Royal Mail turned a profit on its core letters and parcels operations for the first time in four years, easing the way for the forthcoming privatization of the U.K.’s state-owned mail group.
The company posted a group operating profit of 211 million pounds ($329 million) in the year to March 25, compared with 39 million pounds ($60.8 million) a year ago, as revenue grew 4 percent to 9.5 billion pounds ($14.8 billion) after two successive years of decline.
The letters and parcels business swung to an operating profit of $25 million from a $187 million loss a year ago. Revenue grew $468 million to $11.2 billion as a 6 percent increase in domestic parcel volume canceled out a 6 percent decline in traditional letter deliveries.
GLS, the European parcels unit, boosted profit 8 percent to $200 million on a 5 percent increase in revenue to $2.4 billion.

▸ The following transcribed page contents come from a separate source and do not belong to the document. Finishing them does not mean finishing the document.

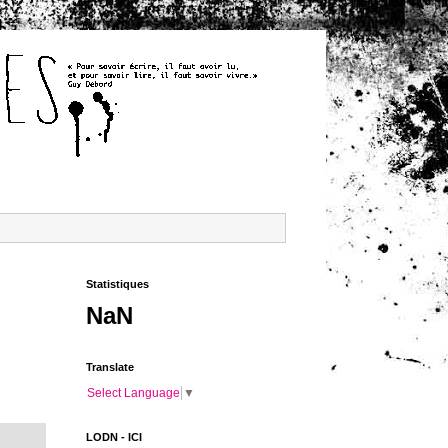
Statistiques
NaN
Translate
Select Language
▼
LODN - ICI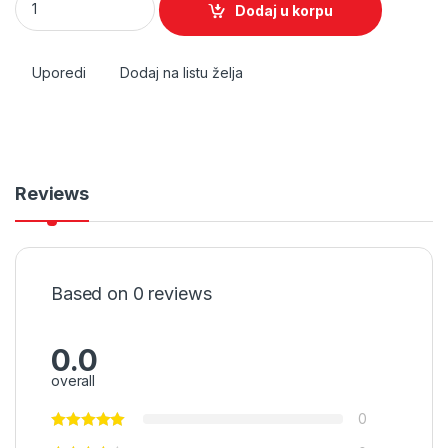
Dodaj u korpu
Uporedi
Dodaj na listu želja
Reviews
Based on 0 reviews
0.0
overall
0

Competition is “intense,” and prices remain under pressure because of significant overcapacity, especially in core markets such as Germany.
“We are cash positive for the first time in four years, our profitability is improving, and we no longer have going concern issues,” CEO Moya Greene said.
“We expect that continued growth in online retailing will benefit our domestic and international parcels businesses. The decline in our core letters business is expected to continue. We will press ahead with our modernization program, cutting costs in the network.”
Royal Mail, which has cut around 50,000 jobs in the past decade, is being primed for privatization, via a trade sale or an initial public offering, in the fall of 2013.